## Entries shown:

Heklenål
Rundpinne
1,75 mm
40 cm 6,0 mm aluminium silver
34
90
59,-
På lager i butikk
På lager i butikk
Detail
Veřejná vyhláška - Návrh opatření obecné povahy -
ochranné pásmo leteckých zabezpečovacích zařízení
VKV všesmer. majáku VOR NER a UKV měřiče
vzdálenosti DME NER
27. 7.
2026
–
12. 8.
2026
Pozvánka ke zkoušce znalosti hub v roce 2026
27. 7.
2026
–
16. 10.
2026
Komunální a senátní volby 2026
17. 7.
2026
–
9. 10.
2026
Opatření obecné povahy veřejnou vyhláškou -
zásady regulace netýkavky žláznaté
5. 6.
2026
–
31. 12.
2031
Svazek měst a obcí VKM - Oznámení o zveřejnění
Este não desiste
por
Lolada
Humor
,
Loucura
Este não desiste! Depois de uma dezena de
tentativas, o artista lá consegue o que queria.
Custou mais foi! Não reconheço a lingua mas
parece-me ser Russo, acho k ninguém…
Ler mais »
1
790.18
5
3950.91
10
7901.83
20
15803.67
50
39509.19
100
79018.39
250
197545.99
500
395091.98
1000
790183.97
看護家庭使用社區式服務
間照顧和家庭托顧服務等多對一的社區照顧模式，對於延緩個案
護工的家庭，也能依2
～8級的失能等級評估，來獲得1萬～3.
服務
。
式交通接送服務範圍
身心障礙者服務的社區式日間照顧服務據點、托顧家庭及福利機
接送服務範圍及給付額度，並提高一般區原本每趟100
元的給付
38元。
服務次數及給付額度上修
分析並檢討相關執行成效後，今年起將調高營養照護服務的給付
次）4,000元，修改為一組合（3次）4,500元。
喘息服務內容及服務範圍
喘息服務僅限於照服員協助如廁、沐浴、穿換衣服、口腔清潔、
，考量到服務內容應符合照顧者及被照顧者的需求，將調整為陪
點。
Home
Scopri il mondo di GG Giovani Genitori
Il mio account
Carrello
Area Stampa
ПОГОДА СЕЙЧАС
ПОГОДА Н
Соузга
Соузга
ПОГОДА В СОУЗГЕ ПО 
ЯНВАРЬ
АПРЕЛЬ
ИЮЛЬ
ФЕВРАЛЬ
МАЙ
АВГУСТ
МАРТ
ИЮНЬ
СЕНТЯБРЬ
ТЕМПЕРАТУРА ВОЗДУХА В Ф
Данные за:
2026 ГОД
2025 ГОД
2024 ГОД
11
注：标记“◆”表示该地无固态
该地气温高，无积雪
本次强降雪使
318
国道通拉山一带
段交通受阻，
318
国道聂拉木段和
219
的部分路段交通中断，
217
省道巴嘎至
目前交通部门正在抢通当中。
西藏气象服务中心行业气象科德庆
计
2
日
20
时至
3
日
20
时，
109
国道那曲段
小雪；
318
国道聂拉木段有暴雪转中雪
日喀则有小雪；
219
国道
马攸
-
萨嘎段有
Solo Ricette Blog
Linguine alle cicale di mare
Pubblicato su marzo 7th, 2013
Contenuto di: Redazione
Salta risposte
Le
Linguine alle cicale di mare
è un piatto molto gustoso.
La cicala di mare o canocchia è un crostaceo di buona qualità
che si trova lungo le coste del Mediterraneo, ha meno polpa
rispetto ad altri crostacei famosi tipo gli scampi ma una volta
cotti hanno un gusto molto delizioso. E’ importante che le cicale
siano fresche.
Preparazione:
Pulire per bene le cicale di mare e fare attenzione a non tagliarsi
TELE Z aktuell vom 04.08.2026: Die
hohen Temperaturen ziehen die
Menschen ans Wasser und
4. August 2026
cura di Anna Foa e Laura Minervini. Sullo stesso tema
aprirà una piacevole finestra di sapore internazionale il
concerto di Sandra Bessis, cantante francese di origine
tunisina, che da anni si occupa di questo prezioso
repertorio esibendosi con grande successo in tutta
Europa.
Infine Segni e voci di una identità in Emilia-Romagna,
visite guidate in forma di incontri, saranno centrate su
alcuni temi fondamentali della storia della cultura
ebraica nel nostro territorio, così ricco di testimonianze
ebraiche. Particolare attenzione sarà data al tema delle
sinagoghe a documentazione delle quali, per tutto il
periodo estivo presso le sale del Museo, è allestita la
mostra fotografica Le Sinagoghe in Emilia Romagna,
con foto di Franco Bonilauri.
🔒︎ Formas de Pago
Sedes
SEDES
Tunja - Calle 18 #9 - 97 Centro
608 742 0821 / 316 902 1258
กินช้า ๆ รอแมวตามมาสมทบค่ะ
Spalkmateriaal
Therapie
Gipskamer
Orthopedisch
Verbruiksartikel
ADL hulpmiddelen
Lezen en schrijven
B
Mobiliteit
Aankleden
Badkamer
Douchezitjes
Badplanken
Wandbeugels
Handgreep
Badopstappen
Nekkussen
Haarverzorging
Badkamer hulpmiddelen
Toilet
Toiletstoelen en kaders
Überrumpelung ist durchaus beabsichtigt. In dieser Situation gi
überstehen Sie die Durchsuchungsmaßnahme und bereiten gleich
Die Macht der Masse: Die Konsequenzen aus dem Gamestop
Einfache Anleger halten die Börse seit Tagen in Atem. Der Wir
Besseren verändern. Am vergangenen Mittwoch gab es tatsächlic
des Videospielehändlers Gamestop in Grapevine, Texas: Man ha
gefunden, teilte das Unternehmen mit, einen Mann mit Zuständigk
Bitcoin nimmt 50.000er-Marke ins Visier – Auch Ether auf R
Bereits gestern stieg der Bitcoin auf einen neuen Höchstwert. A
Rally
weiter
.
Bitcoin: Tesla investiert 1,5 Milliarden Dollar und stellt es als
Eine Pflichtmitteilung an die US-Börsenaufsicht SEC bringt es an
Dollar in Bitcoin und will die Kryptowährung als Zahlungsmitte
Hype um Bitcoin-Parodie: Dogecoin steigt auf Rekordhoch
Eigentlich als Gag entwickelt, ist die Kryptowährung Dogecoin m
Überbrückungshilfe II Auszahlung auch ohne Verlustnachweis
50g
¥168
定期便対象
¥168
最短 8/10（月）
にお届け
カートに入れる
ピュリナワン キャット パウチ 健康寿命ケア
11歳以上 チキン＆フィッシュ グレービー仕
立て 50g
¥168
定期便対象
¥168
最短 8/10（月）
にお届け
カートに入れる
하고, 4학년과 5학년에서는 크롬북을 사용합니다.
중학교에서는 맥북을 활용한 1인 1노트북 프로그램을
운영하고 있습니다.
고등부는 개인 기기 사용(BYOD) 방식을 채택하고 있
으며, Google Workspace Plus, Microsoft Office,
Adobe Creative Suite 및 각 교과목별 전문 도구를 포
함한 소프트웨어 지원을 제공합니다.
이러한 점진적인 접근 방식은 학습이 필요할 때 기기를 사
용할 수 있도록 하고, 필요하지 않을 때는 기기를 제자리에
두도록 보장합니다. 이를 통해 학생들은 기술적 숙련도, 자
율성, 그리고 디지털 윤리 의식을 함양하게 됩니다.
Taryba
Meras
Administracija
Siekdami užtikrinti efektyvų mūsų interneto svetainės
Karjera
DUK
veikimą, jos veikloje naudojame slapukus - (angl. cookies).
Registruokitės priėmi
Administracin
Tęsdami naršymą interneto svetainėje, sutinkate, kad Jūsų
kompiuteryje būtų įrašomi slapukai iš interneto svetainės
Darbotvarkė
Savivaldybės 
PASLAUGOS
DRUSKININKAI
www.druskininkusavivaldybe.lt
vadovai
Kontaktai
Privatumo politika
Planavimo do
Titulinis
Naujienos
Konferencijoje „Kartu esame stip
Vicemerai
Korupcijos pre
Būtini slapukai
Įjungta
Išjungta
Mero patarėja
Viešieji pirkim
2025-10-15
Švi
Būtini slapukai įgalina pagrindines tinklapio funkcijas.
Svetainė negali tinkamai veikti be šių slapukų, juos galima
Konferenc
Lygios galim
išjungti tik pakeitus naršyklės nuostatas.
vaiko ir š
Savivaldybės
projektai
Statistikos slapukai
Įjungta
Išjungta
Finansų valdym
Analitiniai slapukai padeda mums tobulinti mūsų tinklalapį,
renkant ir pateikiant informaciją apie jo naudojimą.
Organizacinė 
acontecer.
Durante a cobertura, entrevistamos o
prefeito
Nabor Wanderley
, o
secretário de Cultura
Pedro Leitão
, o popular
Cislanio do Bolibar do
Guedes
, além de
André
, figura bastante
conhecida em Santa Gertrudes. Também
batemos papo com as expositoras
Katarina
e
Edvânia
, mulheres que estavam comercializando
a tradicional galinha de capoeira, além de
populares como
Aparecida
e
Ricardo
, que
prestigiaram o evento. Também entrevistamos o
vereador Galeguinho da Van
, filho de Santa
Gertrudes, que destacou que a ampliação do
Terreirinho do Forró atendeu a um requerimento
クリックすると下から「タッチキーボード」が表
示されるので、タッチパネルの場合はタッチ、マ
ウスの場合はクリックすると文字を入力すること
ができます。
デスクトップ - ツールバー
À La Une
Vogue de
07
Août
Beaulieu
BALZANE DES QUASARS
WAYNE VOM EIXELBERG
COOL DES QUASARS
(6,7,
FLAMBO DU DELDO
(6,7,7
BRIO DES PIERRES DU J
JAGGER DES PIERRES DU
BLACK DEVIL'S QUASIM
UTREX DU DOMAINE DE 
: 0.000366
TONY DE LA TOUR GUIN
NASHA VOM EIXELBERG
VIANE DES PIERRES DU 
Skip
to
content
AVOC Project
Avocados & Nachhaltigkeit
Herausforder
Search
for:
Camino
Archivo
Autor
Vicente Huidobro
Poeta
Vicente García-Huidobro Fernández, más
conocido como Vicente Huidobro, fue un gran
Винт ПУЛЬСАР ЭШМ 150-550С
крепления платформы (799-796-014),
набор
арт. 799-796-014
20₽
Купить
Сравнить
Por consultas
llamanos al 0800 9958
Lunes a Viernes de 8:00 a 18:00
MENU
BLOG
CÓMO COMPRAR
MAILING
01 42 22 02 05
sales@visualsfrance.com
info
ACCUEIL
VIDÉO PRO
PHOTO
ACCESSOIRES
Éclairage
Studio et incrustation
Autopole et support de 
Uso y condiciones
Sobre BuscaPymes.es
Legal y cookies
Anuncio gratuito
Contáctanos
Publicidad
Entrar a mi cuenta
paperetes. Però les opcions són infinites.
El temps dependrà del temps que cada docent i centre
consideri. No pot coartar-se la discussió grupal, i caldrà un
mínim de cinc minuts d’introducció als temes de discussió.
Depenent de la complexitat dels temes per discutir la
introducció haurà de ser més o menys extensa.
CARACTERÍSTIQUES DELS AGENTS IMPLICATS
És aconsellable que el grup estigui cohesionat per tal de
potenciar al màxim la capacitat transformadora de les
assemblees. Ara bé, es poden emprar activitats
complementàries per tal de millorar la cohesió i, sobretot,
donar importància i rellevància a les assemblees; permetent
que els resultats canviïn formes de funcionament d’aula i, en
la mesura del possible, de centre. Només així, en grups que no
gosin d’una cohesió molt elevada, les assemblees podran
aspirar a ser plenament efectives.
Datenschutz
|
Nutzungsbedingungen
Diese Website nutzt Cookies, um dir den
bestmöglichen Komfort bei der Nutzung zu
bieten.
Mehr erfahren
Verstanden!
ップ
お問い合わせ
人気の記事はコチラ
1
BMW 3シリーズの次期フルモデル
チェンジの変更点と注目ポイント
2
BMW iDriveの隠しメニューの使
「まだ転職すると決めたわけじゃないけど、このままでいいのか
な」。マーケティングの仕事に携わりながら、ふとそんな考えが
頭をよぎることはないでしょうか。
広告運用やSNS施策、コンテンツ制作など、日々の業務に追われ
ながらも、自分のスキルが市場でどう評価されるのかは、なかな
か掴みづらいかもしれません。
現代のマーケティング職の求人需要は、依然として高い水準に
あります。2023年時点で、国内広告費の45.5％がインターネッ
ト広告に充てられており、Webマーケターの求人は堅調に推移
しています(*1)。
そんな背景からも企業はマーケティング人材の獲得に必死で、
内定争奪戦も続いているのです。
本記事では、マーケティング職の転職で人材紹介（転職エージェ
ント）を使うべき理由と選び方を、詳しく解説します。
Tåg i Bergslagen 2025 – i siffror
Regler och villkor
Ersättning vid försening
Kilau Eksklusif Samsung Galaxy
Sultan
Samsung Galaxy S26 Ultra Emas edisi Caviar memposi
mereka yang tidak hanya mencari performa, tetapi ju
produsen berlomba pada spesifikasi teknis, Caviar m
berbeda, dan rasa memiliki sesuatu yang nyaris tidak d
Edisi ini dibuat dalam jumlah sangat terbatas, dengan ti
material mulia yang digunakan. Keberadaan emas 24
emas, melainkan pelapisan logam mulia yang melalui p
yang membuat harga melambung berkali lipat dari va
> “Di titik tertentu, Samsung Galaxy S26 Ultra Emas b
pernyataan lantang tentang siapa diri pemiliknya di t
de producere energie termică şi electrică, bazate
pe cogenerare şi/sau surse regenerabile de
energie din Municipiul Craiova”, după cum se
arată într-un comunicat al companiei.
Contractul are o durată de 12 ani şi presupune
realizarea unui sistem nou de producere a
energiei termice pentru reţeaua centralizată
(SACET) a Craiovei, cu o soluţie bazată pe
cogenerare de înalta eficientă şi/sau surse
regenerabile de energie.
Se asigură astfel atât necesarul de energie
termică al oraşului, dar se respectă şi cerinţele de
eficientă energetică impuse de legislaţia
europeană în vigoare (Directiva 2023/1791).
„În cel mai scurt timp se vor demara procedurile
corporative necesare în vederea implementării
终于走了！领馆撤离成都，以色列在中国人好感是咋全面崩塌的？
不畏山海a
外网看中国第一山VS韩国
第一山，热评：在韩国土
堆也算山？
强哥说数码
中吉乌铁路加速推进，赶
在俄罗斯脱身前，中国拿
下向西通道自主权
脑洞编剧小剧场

## Exercise brief:
When the word "QUASARS" shows up in a line of the entries, pull that line out.

## Task response:
BALZANE DES QUASARS
COOL DES QUASARS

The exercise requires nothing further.